Trade Shift FAQs
The international trade analysts of the U.S. International Trade Commission (USITC, or the Commission), Office of Industries, routinely monitor trade developments in all natural resource, agricultural, and manufacturing industries and in the services sector, enabling the Commission to better anticipate and address issues of concern in its various roles under U.S. trade statutes.a Trade monitoring at the industry/commodity sector and subsector levels (the latter referred to as industry groups and subgroups in this report) is a facet of the research and analysis undertaken by the Office of Industries as part of its responsibility to provide advice and technical information on industry and trade issues.
On August 27, 1993, on its own motion and pursuant to section 332(b) of the Tariff Act of 1930 (19 U.S.C. 1332(b)), the U.S. International Trade Commission instituted investigation No. 332-345, Annual Reports on U.S. Trade Shifts in Selected Industries. The report format was developed by the Commission in response to Congressional interest in establishing a systematic means of examining and reporting on the significance of major trade shifts, by product and with leading U.S. trade partners, in all natural-resource, agricultural, and manufacturing industries.
On December 20, 1994, the Commission on its own motion expanded the scope of this study to include selected service industries, thus providing more comprehensive coverage of U.S. trade performance and overall economic competitiveness. Under the expanded scope, the Commission publishes two separate reports annually: Shifts in U.S. Merchandise Trade and Recent Trends in U.S. Services Trade.
a Major roles include determining whether U.S. industries are materially injured or threatened with material injury by unfair imports, conducting studies on the international competitiveness of U.S. industries, and advising the President and the Congress on the likely effects of trade-policy changes and proposals.
These are merchandise subject to special classification provisions, temporary legislation, temporary modifications proclaimed under trade agreements legislation, or other legislation.
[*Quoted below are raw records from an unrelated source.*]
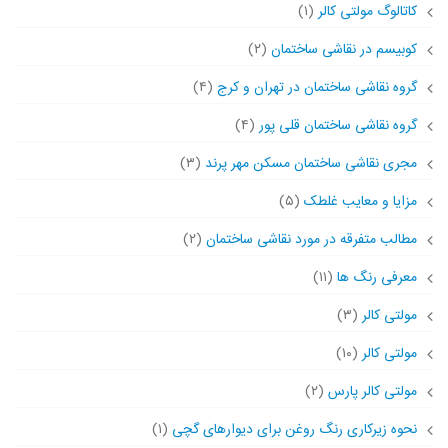
کاتالوگ مولتی کالر
(۱)
کوبیسم در نقاشی ساختمان
(۲)
گروه نقاشی ساختمان در تهران و کرج
(۴)
گروه نقاشی ساختمان قلی پور
(۴)
مجری نقاشی ساختمان مسکن مهر پرند
(۳)
مزایا و معایب غلطک
(۵)
مطالب متفرقه در مورد نقاشی ساختمان
(۲)
معرفی رنگ ها
(۱۱)
مولتی کالر
(۳)
مولتی کالر
(۱۰)
مولتی کالر پارس
(۲)
نحوه زیرکاری رنگ روغن برای دیوارهای گچی
(۱)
See chapters 98 and 99 of the U.S. Harmonized Tariff Schedule (https://www.usitc.gov/tata/hts/bychapter/index.htm) and chapter 98 of U.S. Schedule B (http://www.census.gov/foreign-trade/schedules/b/) for more information.
Although all import and export data presented in this report are official Commerce statistics, these data may differ from the data presented by other government agencies and private institutions that cite Commerce as the source for trade data. Possible reasons for these differences are as follows:
- Data in this report include merchandise trade only; other reported data may include services.
- Data are not seasonally adjusted; the values of other reported data may be so adjusted.
- Data are not adjusted on a balance of payments (BOP) basis; the values of other reported data may be so adjusted in line with the concepts and definitions used to prepare national and international accounts.
- Exports and imports may not include all errata because certain errors may not be corrected by Commerce in time to be included in this report.
- Data in this report may be adjusted for errors that are not of sufficient magnitude to be changed in Commerce data.
- The import and export data in this report for 2013-17 have been updated as of February 12, 2018, based on the latest official revisions from the Census Bureau. The merchandise sectors contained in this report are defined by the Commission and may differ from similarly labeled groups from other sources.
The Commission’s staff has prepared "A Note on U.S. Trade Statistics" that is intended to help the public understand the most widely cited figures on the U.S. merchandise trade balance. It begins by defining the underlying trade flows and proceeds to a discussion of the resulting trade balances.
Overall U.S. merchandise trade performance is summarized for the current year and compared to such trade for the previous year. Coverage of the individual merchandise sectors includes data showing U.S. export, import, and trade balance shifts by sectors, industry groups (and in some cases subgroups), and shifts in trade with U.S. trade partners.
Shifts in U.S. trade with five selected trading partners—China, South Korea, Mexico, Canada, and the United Kingdom—are presented. Mexico was chosen because it is one of the United States’ largest trading partners. The other four countries were chosen because they had the largest increase or decrease in two-way trade with the United States, based on either percentage or absolute dollar value.
A general sector overview is presented for each of the 10 sectors, identifying significant shifts in merchandise trade within the sector. In most cases, significant shifts in specific industry groups or subgroups are also identified. A statistical summary table of industry groups or subgroups is included in each sector analysis chapter, showing absolute and percentage changes in a year-to-year comparison for the previous and current years.